Personal information
- Nationality: British (Scottish)
- Born: 26 January 1926 Dreghorn, Scotland
- Died: 19 November 1997 (aged 71) Dreghorn, Scotland

Sport
- Sport: Lawn bowls
- Club: Dreghorn BC, Irvine and Ayrshire

Medal record
Representing Scotland
World Outdoor Championships
| Bronze medal – third place | 1966 Kyeemagh | fours |
| Silver medal – second place | 1966 Kyeemagh | team |

= Willie Adrain =

Scottish lawn bowler

William "Willie" Adrain (26 January 1926 – 19 November 1997) was a Scottish international lawn bowler.

== Biography ==
Adrain started playing bowls aged 12 after being introduced to the sport by his father James, who was a bowls greenkeeper at the Dreghorn Bowling Club. His uncle also called Willie was a Scottish international. Subsequently, Willie became a member of the Dreghorn club.

He competed in the first World Bowls Championship in Kyeemagh, New South Wales, Australia in 1966 and won a bronze medal in the fours with Willie Dyet, Bert Thomson and Harry Reston at the event. He also won a silver medal in the team event (Leonard Trophy).
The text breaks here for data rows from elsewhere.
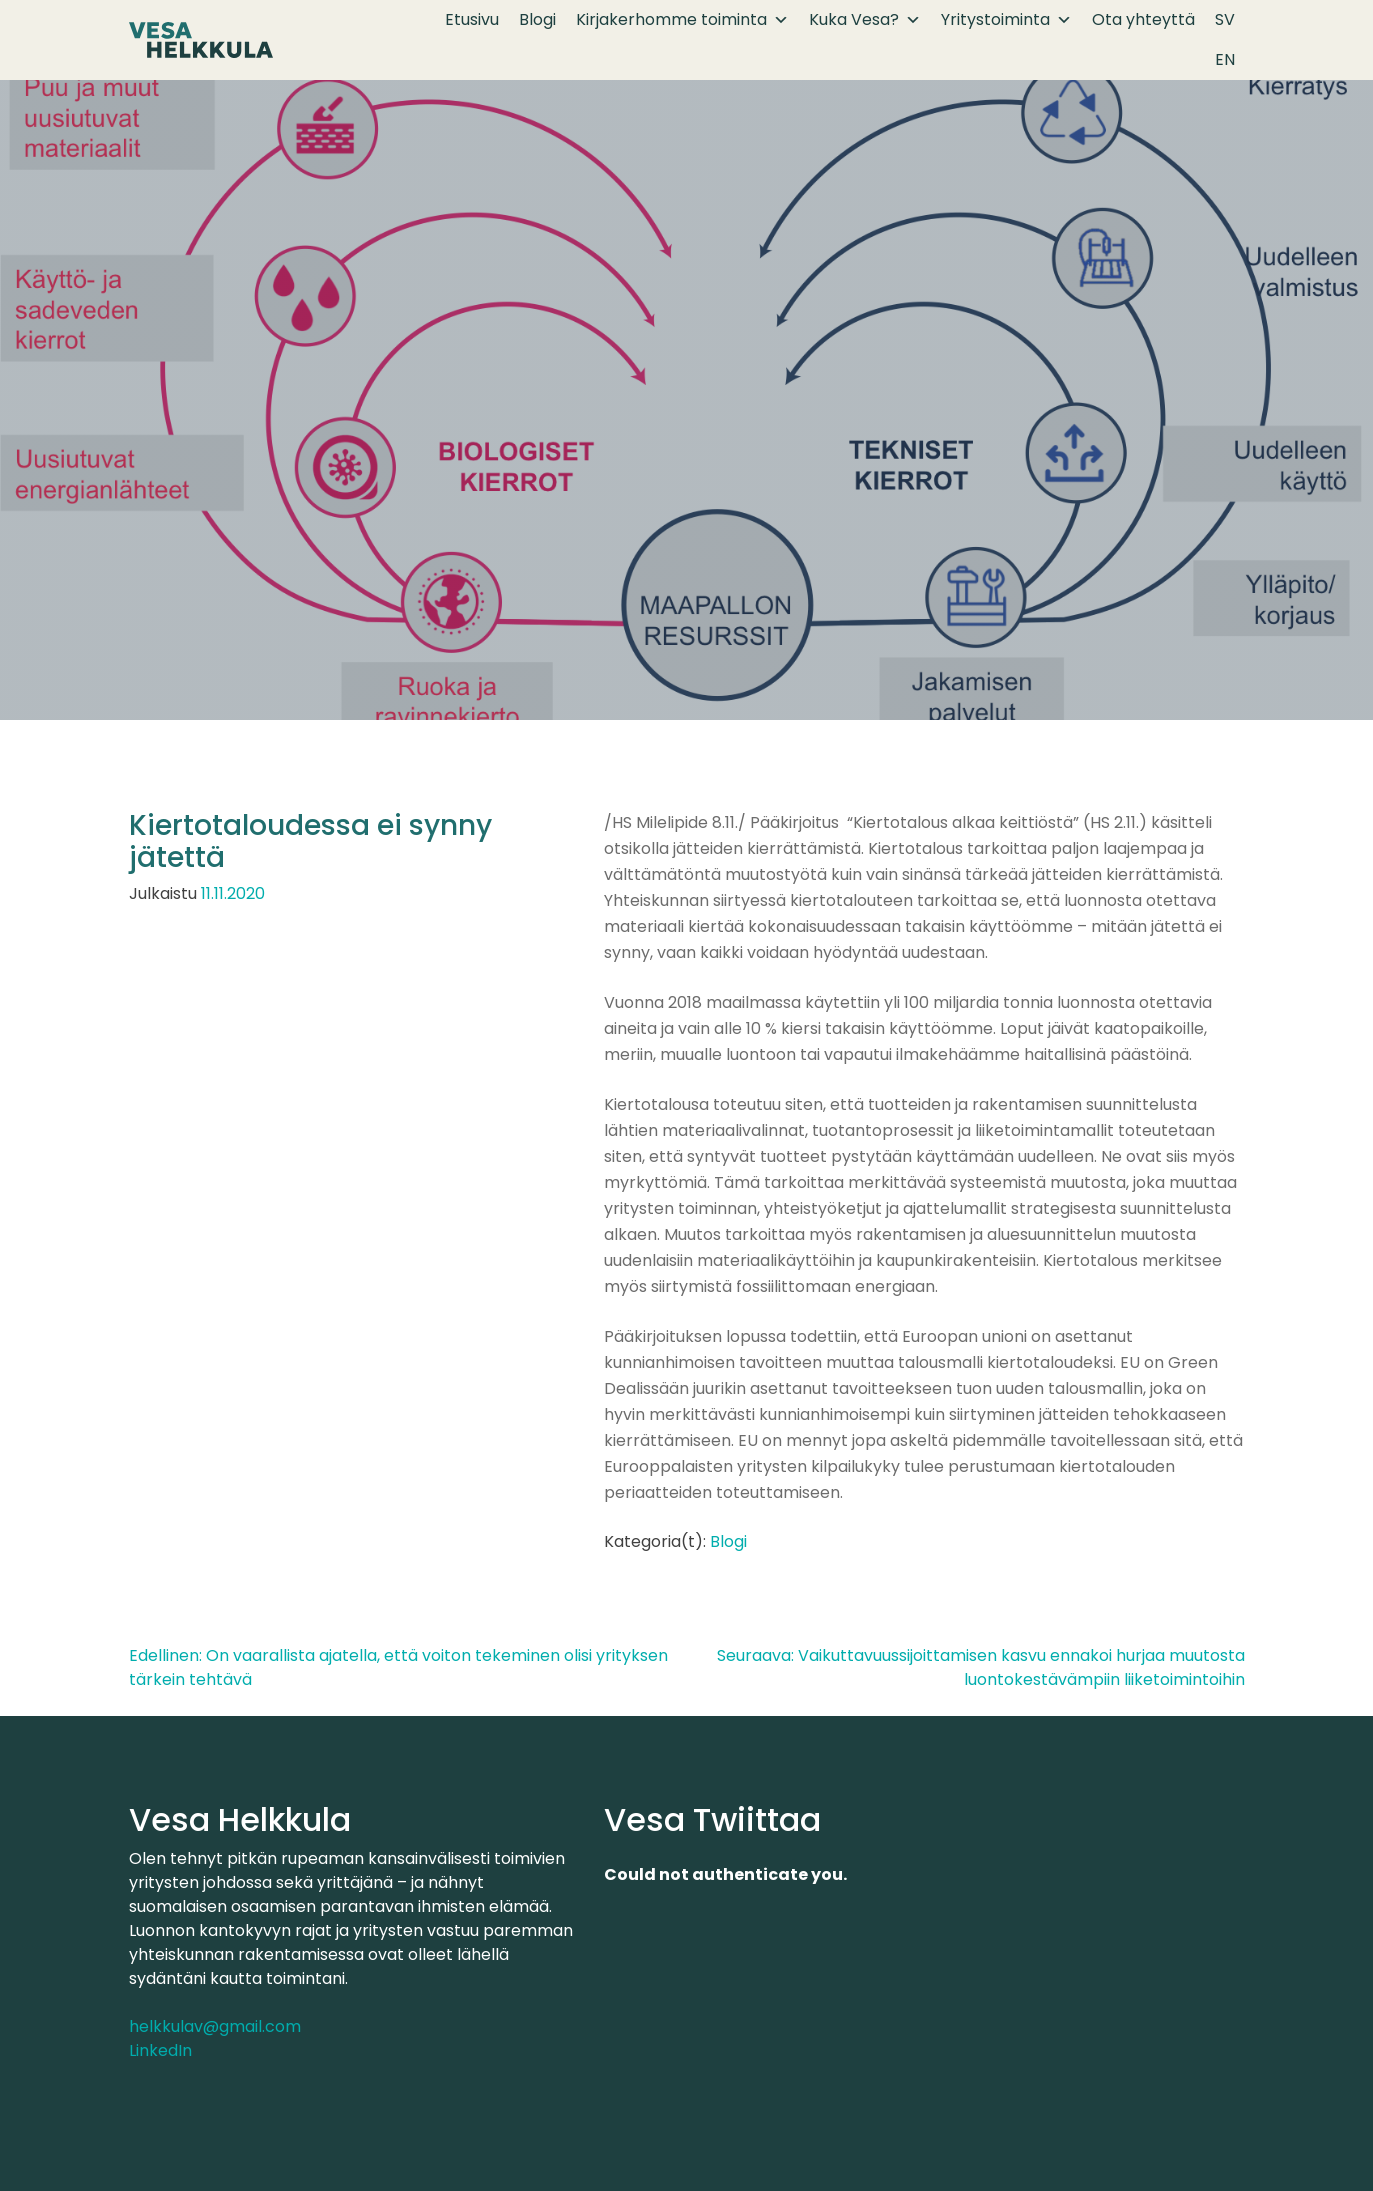 The image size is (1373, 2191). What do you see at coordinates (1225, 59) in the screenshot?
I see `EN` at bounding box center [1225, 59].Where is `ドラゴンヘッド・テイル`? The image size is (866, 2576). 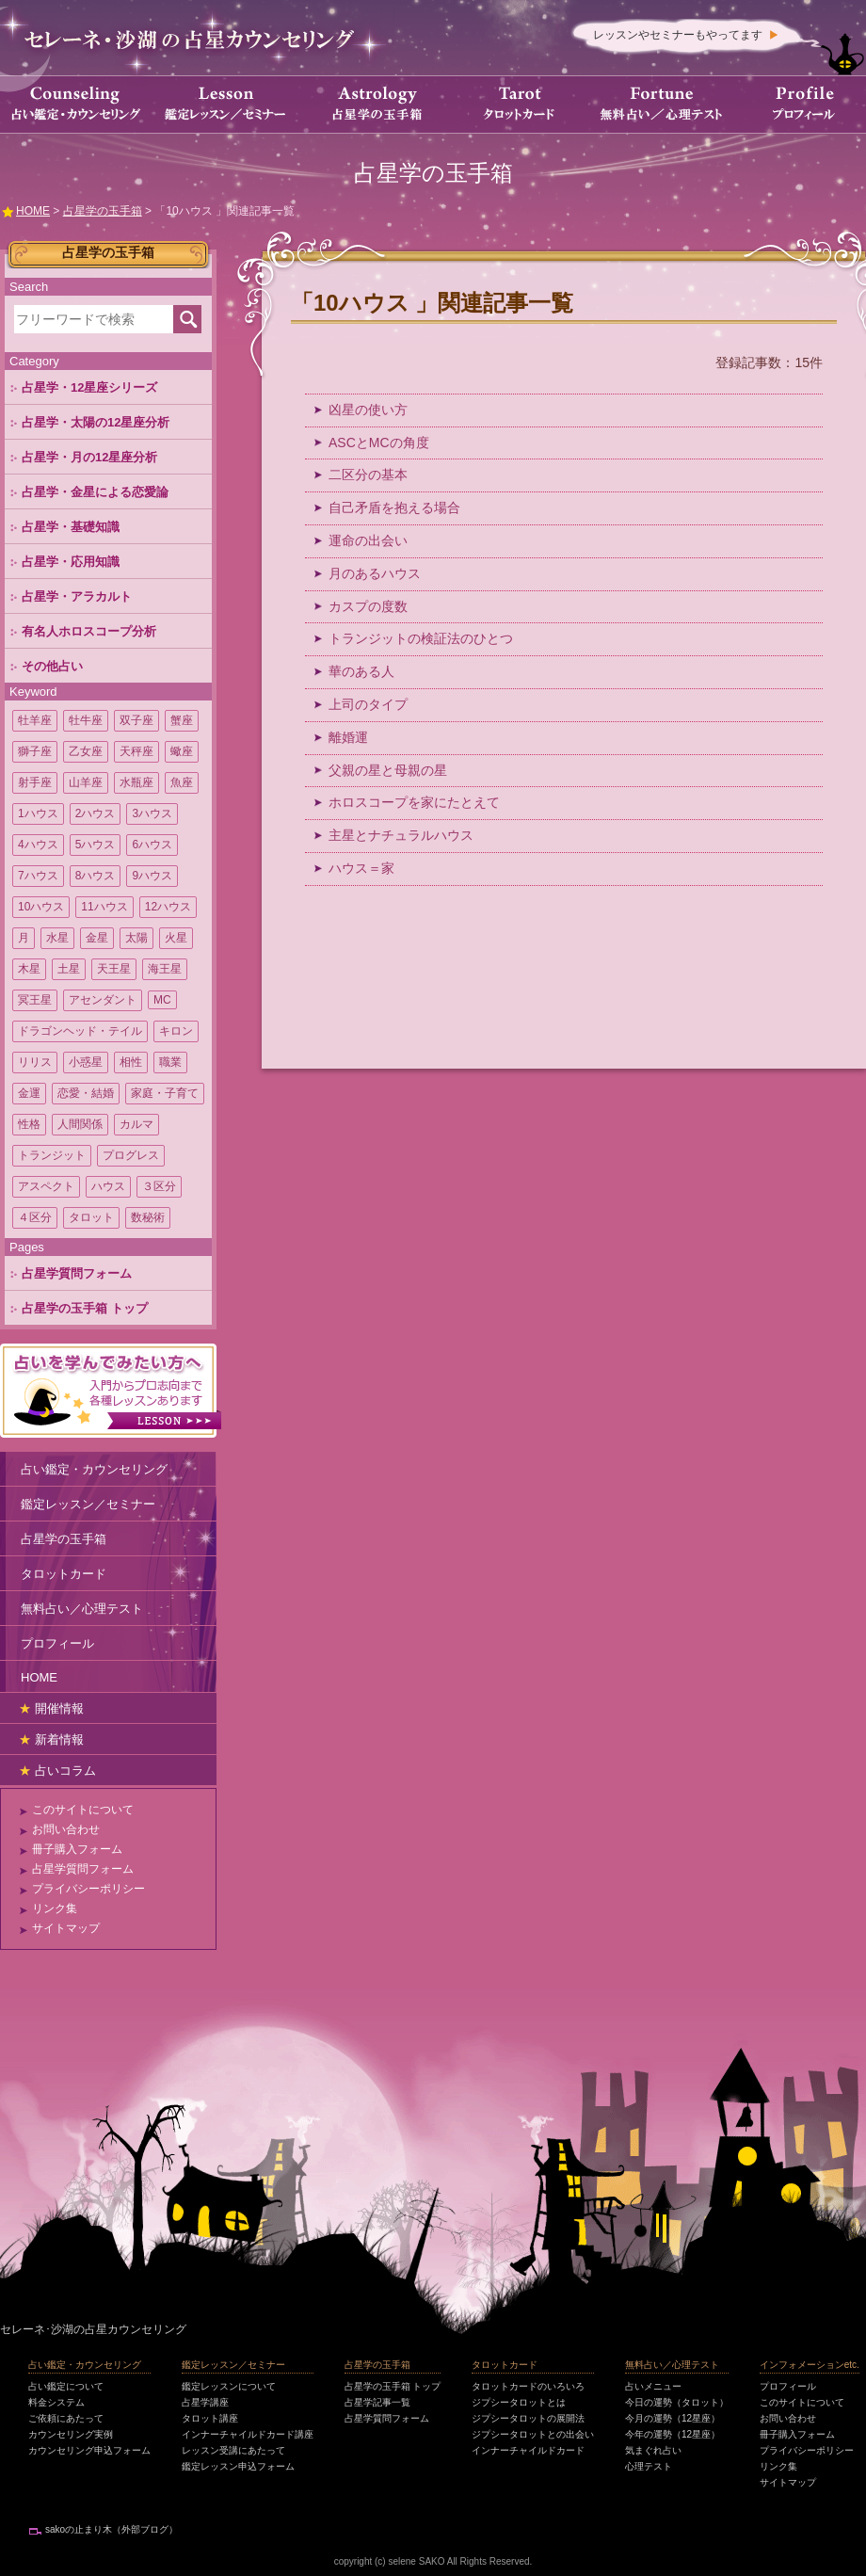
ドラゴンヘッド・テイル is located at coordinates (80, 1031).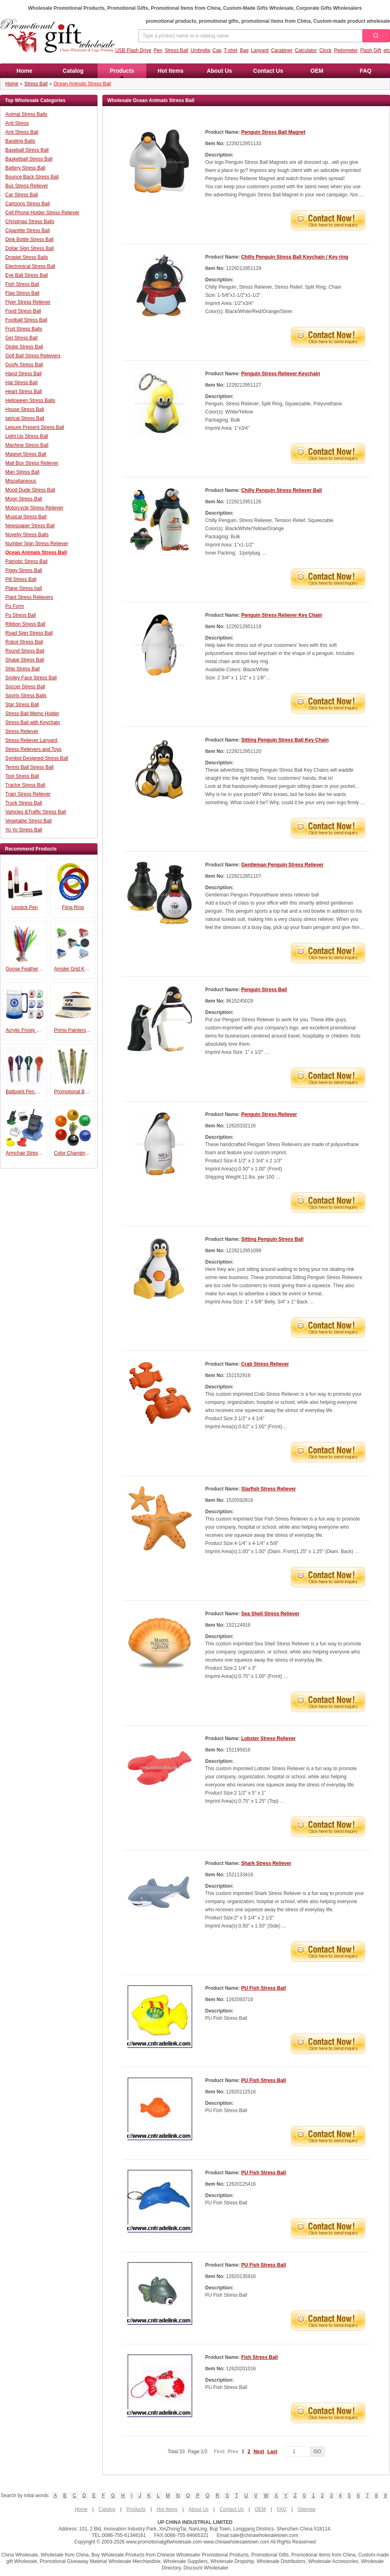 The image size is (390, 2576). What do you see at coordinates (25, 454) in the screenshot?
I see `Magnet Stress Ball` at bounding box center [25, 454].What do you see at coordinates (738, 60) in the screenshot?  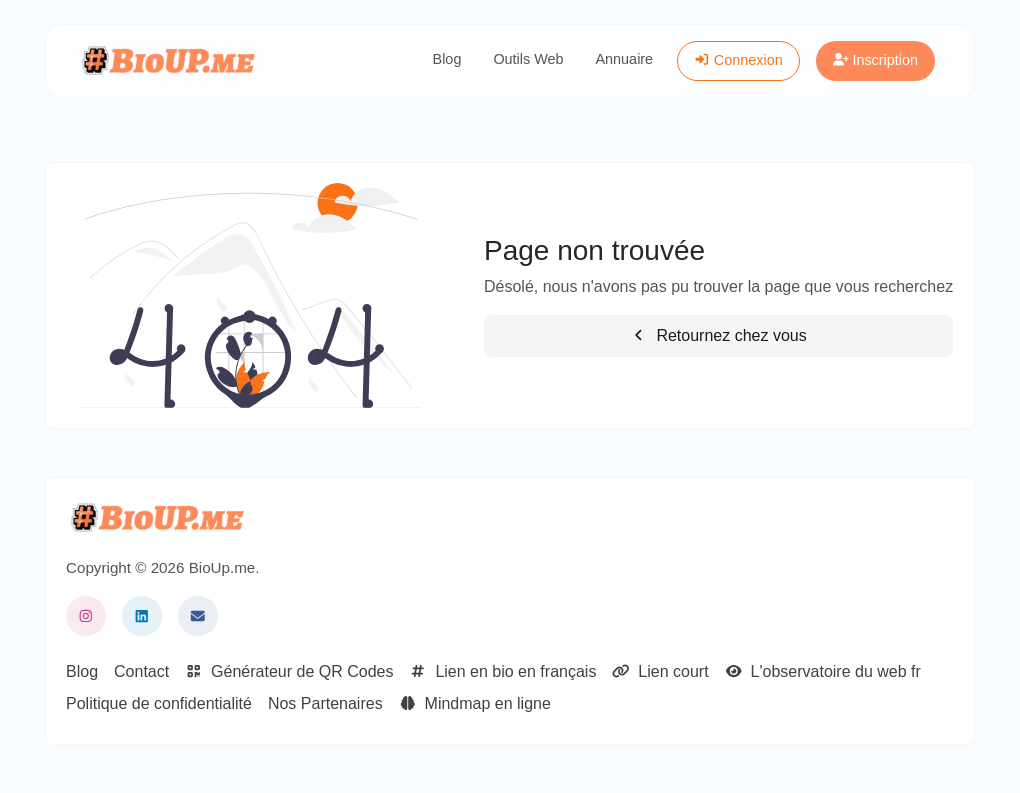 I see `Connexion` at bounding box center [738, 60].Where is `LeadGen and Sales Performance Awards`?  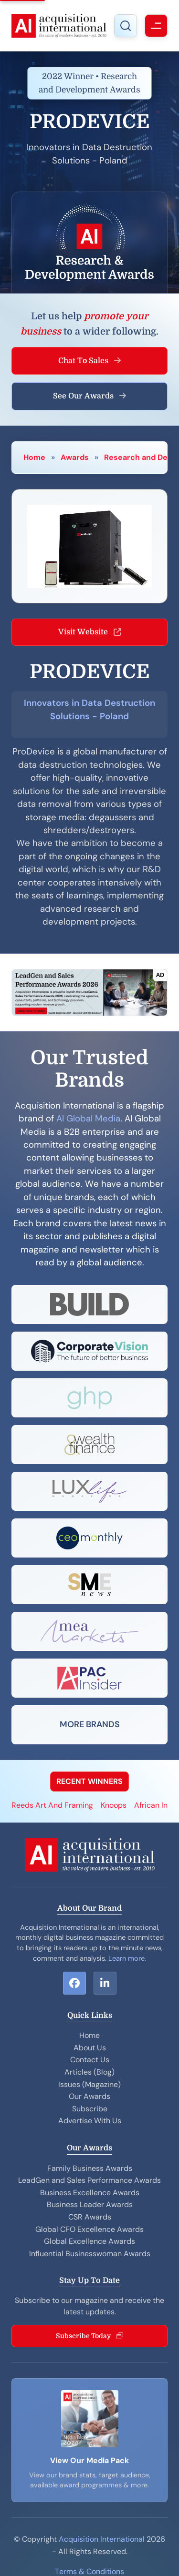
LeadGen and Sales Performance Awards is located at coordinates (89, 2180).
Adrain represented the Scottish team at the 1978 Commonwealth Games in Edmonton, Canada, where he competed in the fours event, with Doug Copland, John Fleming and Dick Bernard.

He also won the 1963 Scottish National Bowls Championships singles title.

== Personal life ==
His own son George Adrain was a commonwealth and two times world champion.